Puebla, Puebla; Mexico;
- Broadcast area: Puebla, Puebla
- Frequency: 94.1 MHz
- Branding: Exa FM

Programming
- Format: Pop

Ownership
- Owner: MVS Radio; (Stereorey México, S.A.);

History
- First air date: 1971
- Call sign meaning: Original concessionaire Juan José Espejo Puente

Technical information
- Class: B1
- ERP: 20 kW
- Transmitter coordinates: 19°03′47.4″N 98°12′52.7″W﻿ / ﻿19.063167°N 98.214639°W

Links
- Website: exafm.com/puebla

= XHJE-FM =

Radio station in Puebla, Puebla, Mexico

XHJE-FM is a radio station on 94.1 FM in Puebla, Puebla, Mexico. The station is owned by MVS Radio and carries its Exa FM pop format.

==History==

Logo as Más FM, used until 2016

XHJE began broadcasting in 1971 and received its first concession on December 15, 1972, becoming the first FM station in the state. It was owned by Juan José Espejo Puente and became a part of Grupo HR (now Cinco Radio); the original format was known as La Chica Musical. In the mid-1990s, XHJE converted to "Mix FM", an English adult contemporary brand from Grupo ACIR.
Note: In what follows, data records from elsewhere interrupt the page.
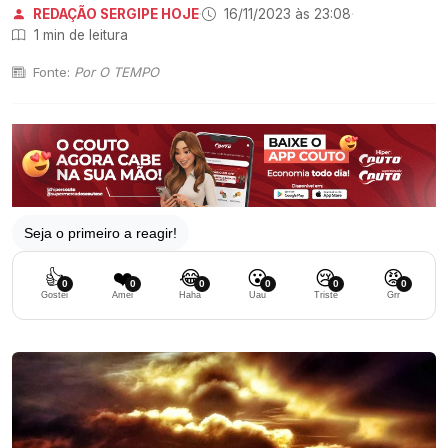
REDAÇÃO SERGIPE HOJE
·
16/11/2023 às 23:08
·
1 min de leitura
Fonte:
Por O TEMPO
Seja o primeiro a reagir!
👍
❤️
😂
😮
😢
😡
0
0
0
0
0
0
Gostei
Amei
Haha
Uau
Triste
Grr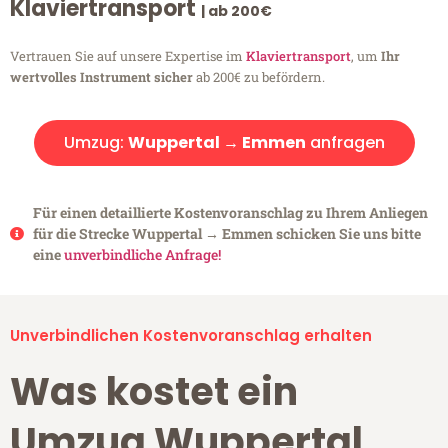
Klaviertransport
| ab 200€
Vertrauen Sie auf unsere Expertise im
Klaviertransport
, um
Ihr
wertvolles Instrument sicher
ab 200€ zu befördern.
Umzug:
Wuppertal → Emmen
anfragen
Für einen detaillierte Kostenvoranschlag zu Ihrem Anliegen
für die Strecke Wuppertal → Emmen schicken Sie uns bitte
eine
unverbindliche Anfrage!
Unverbindlichen Kostenvoranschlag erhalten
Was kostet ein
Umzug Wuppertal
In 2002, the pop music format from XHNP-FM 89.3 moved to XHJE-FM and was rebranded "Más 94". On March 13, 2016, XHJE flipped to romantic music as Pasión FM; this format moved to new station XHPUE-FM 92.1 on August 15, 2018, leaving XHJE-FM without a format. The move came after Cinco Radio was reported to have sold or leased XHJE to MVS Radio, which would move the Exa FM format from 98.7 XHPBA-FM. Exa was formally announced for XHJE on September 24, 2018, a week after XHPBA relaunched as Puebla's Los 40 station, with a full launch slated for October 1.

On October 3, 2018, the IFT approved the transfer of shares in Súper Sonido en Frecuencia Modulada from Grupo Salas, S.A. de C.V., Carlos Manuel Flores Núñez, Juan José de Jesús Espejo Munguía and Martha Verónica Martínez Valdivia to a subsidiary of MVS Radio.